- _Work to complete_
Using the data below, copy each line that includes the word "München".

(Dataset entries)
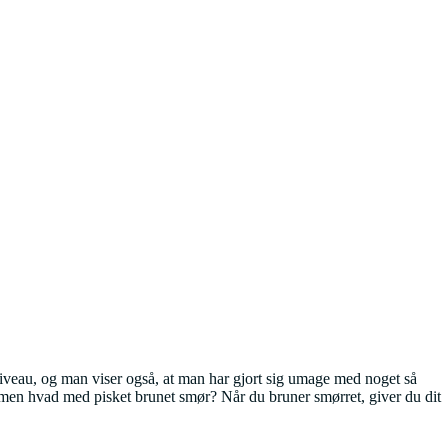
e niveau, og man viser også, at man har gjort sig umage med noget så
, men hvad med pisket brunet smør? Når du bruner smørret, giver du dit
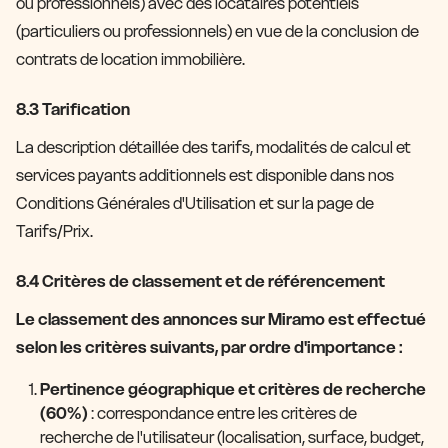
ou professionnels) avec des locataires potentiels
(particuliers ou professionnels) en vue de la conclusion de
contrats de location immobilière.
8.3 Tarification
La description détaillée des tarifs, modalités de calcul et
services payants additionnels est disponible dans nos
Conditions Générales d'Utilisation et sur la page de
Tarifs/Prix.
8.4 Critères de classement et de référencement
Le classement des annonces sur Miramo est effectué
selon les critères suivants, par ordre d'importance :
Pertinence géographique et critères de recherche
(60%)
: correspondance entre les critères de
recherche de l'utilisateur (localisation, surface, budget,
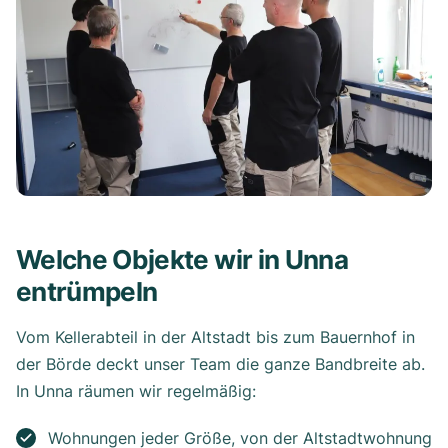
Welche Objekte wir in Unna
entrümpeln
Vom Kellerabteil in der Altstadt bis zum Bauernhof in
der Börde deckt unser Team die ganze Bandbreite ab.
In Unna räumen wir regelmäßig:
Wohnungen jeder Größe, von der Altstadtwohnung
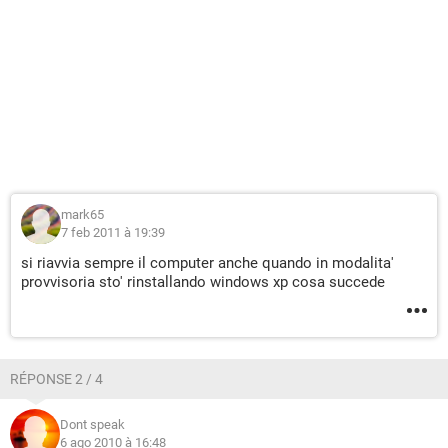
mark65
7 feb 2011 à 19:39
si riavvia sempre il computer anche quando in modalita'
provvisoria sto' rinstallando windows xp cosa succede
RÉPONSE 2 / 4
Dont speak
6 ago 2010 à 16:48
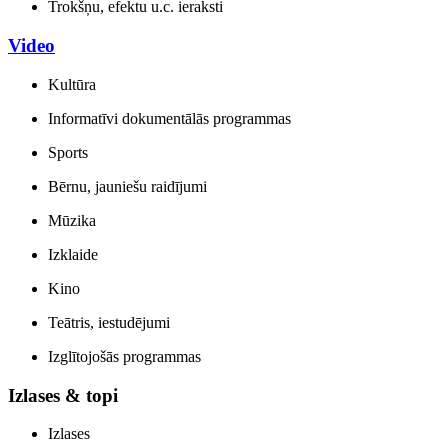
Trokšņu, efektu u.c. ieraksti
Video
Kultūra
Informatīvi dokumentālās programmas
Sports
Bērnu, jauniešu raidījumi
Mūzika
Izklaide
Kino
Teātris, iestudējumi
Izglītojošās programmas
Izlases & topi
Izlases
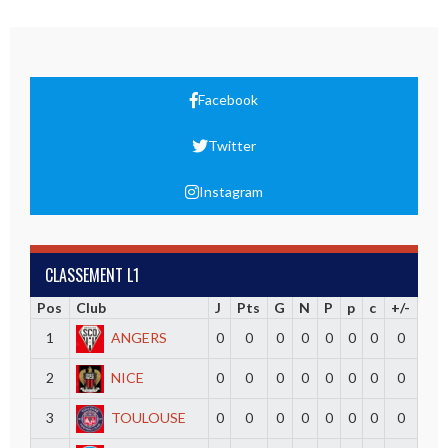
Facebook
Twitter
Instagram
CLASSEMENT L1
Pos
Club
J
Pts
G
N
P
p
c
+/-
1
ANGERS
0
0
0
0
0
0
0
0
2
NICE
0
0
0
0
0
0
0
0
3
TOULOUSE
0
0
0
0
0
0
0
0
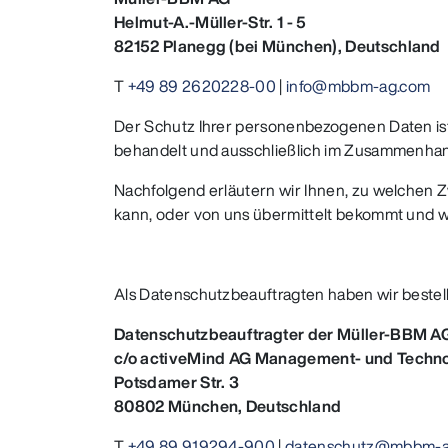
Helmut-A.-Müller-Str. 1 - 5
82152 Planegg (bei München), Deutschland
T
+49 89 2620228-00
|
info@mbbm-ag.com
Der Schutz Ihrer personenbezogenen Daten ist 
behandelt und ausschließlich im Zusammenhang
Nachfolgend erläutern wir Ihnen, zu welchen 
kann, oder von uns übermittelt bekommt und w
Als Datenschutzbeauftragten haben wir bestell
Datenschutzbeauftragter der Müller-BBM 
c/o activeMind AG Management- und Techn
Potsdamer Str. 3
80802 München, Deutschland
T
+49 89 919294-900
|
datenschutz@mbbm-a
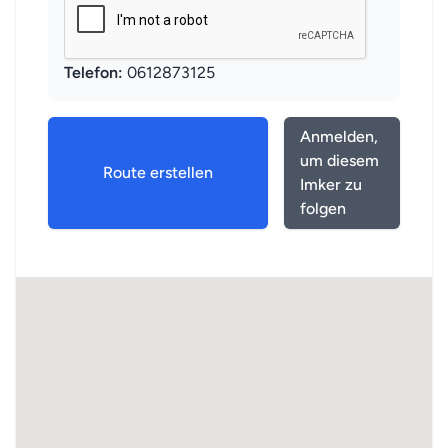
Telefon:
0612873125
Anmelden,
um diesem
Route erstellen
Imker zu
folgen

- _Exercise output_
82152 Planegg (bei München), Deutschland
80802 München, Deutschland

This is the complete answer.